Using the “cars” dataset in R, build a linear model for stopping distance as a function of speed and replicate the analysis of your textbook chapter 3 (visualization, quality evaluation of the model, and residual analysis.)
##
## Attaching package: 'dplyr'
## The following objects are masked from 'package:stats':
##
## filter, lag
## The following objects are masked from 'package:base':
##
## intersect, setdiff, setequal, union
## speed dist
## Min. : 4.0 Min. : 2.00
## 1st Qu.:12.0 1st Qu.: 26.00
## Median :15.0 Median : 36.00
## Mean :15.4 Mean : 42.98
## 3rd Qu.:19.0 3rd Qu.: 56.00
## Max. :25.0 Max. :120.00
ggplot(data=cars, aes(cars$speed)) +
geom_histogram(aes(fill = ..count..)) +
scale_fill_gradient("Count", low = "green", high = "red") +
labs(title = "Historgram - Speed") +
labs(x = "speed") +
labs(y = "Count")
## `stat_bin()` using `bins = 30`. Pick better value with `binwidth`.
ggplot(data=cars, aes(cars$dist)) +
geom_histogram(aes(fill = ..count..)) +
scale_fill_gradient("Count", low = "green", high = "red") +
labs(title = "Historgram - Distance") +
labs(x = "distance ") +
labs(y = "Count")
## `stat_bin()` using `bins = 30`. Pick better value with `binwidth`.

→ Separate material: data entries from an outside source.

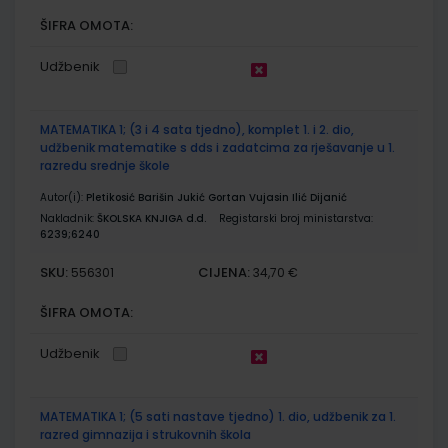
ŠIFRA OMOTA:
Udžbenik
MATEMATIKA 1; (3 i 4 sata tjedno), komplet 1. i 2. dio,
udžbenik matematike s dds i zadatcima za rješavanje u 1.
razredu srednje škole
Autor(i):
Pletikosić Barišin Jukić Gortan Vujasin Ilić Dijanić
Nakladnik:
ŠKOLSKA KNJIGA d.d.
Registarski broj ministarstva:
6239;6240
SKU:
CIJENA:
556301
34,70 €
ŠIFRA OMOTA:
Udžbenik
MATEMATIKA 1; (5 sati nastave tjedno) 1. dio, udžbenik za 1.
razred gimnazija i strukovnih škola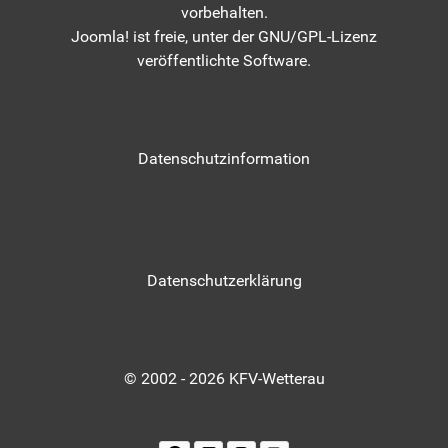
vorbehalten.
Joomla!
ist freie, unter der
GNU/GPL-Lizenz
veröffentlichte Software.
Datenschutzinformation
Datenschutzerklärung
© 2002 - 2026 KFV-Wetterau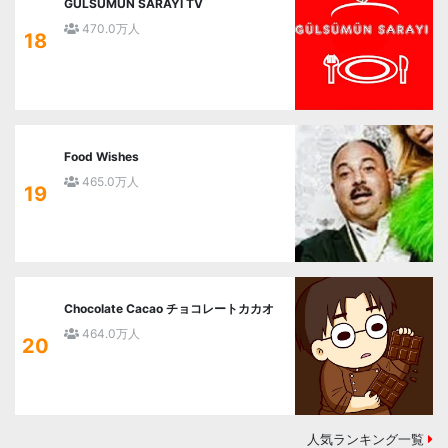
GÜLSÜMÜN SARAYI TV
470.0万人
18
Food Wishes
465.0万人
19
Chocolate Cacao チョコレートカカオ
464.0万人
20
人気ランキング一覧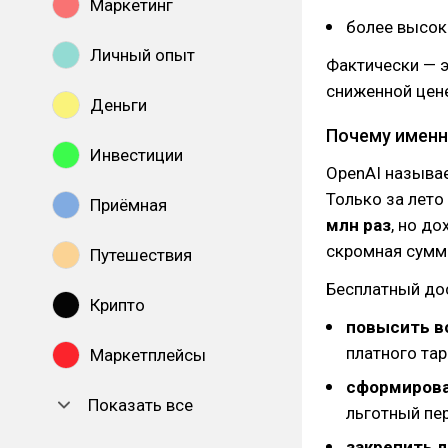
Маркетинг
более высока
Личный опыт
Фактически — э
сниженной цен
Деньги
Почему именн
Инвестиции
OpenAI называ
Только за лето
Приёмная
млн раз
, но д
скромная сумма
Путешествия
Бесплатный дос
Крипто
повысить в
платного та
Маркетплейсы
сформирова
Показать все
льготный пе
закрепить 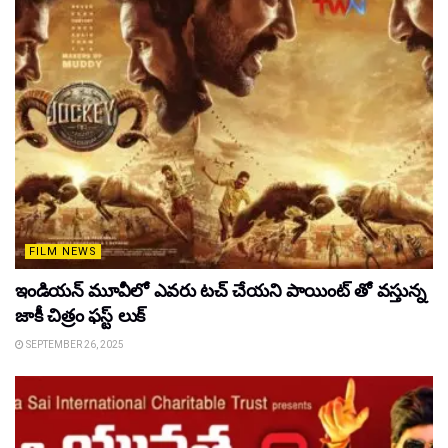
FILM NEWS
ఇండియన్ మూవీలో ఎవరు టచ్ చేయని పాయింట్ తో వస్తున్న
జాకీ చిత్రం ఫస్ట్ లుక్
SEPTEMBER 26, 2025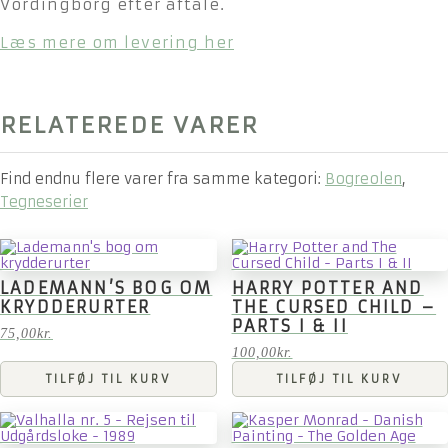
Vordingborg efter aftale.
Læs mere om levering her
RELATEREDE VARER
Find endnu flere varer fra samme kategori:
Bogreolen
,
Tegneserier
LADEMANN’S BOG OM
HARRY POTTER AND
KRYDDERURTER
THE CURSED CHILD –
PARTS I & II
75,00
kr.
100,00
kr.
TILFØJ TIL KURV
TILFØJ TIL KURV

ggplot(cars, aes(x=speed, y=dist)) +
geom_point(size=2, shape=23)
cor(cars$speed, cars$dist)
## [1] 0.8068949
Using the simple linear regression, yhat = a*x+b. b is the y-intercept of the line, a is the slope, x is speed and y is output dist. Using lm function we can have the model:
car_model = lm(cars$dist~ cars$speed)
car_model
##
## Call:
## lm(formula = cars$dist ~ cars$speed)
##
## Coefficients:
## (Intercept) cars$speed
## -17.579 3.932
The regression model is \[ dist = 3.932 * speed - 17.579 \]
plot(x = cars$speed, y = cars$dist, main="Cars Data - R package", xlab = "Speed(mph)", ylab = "Distance(feet)")
abline(car_model, col="red")
summary(car_model)
##
## Call:
## lm(formula = cars$dist ~ cars$speed)
##
## Residuals:
## Min 1Q Median 3Q Max
## -29.069 -9.525 -2.272 9.215 43.201
##
## Coefficients:
## Estimate Std. Error t value Pr(>|t|)
## (Intercept) -17.5791 6.7584 -2.601 0.0123 *
## cars$speed 3.9324 0.4155 9.464 1.49e-12 ***
## ---
## Signif. codes: 0 '***' 0.001 '**' 0.01 '*' 0.05 '.' 0.1 ' ' 1
##
## Residual standard error: 15.38 on 48 degrees of freedom
## Multiple R-squared: 0.6511, Adjusted R-squared: 0.6438
## F-statistic: 89.57 on 1 and 48 DF, p-value: 1.49e-12
The Multiple R-squared value 0.6511 means this moel could explain 65.11% of the data variation
qqnorm(resid(car_model))
qqline(resid(car_model))
Based on the visualization of the residuals, we see that the two end fiverge form the QQ plot line. This indicates that the residuals are normally distributed.
We see that the data has 0.8069 correlation and 65.11% multiple R -square and QQ-plot shows that using speed as the only predictor in the model is insufficient to explain the distance. Therefore, we would suggest adding other factors into the model the make the model more reliable.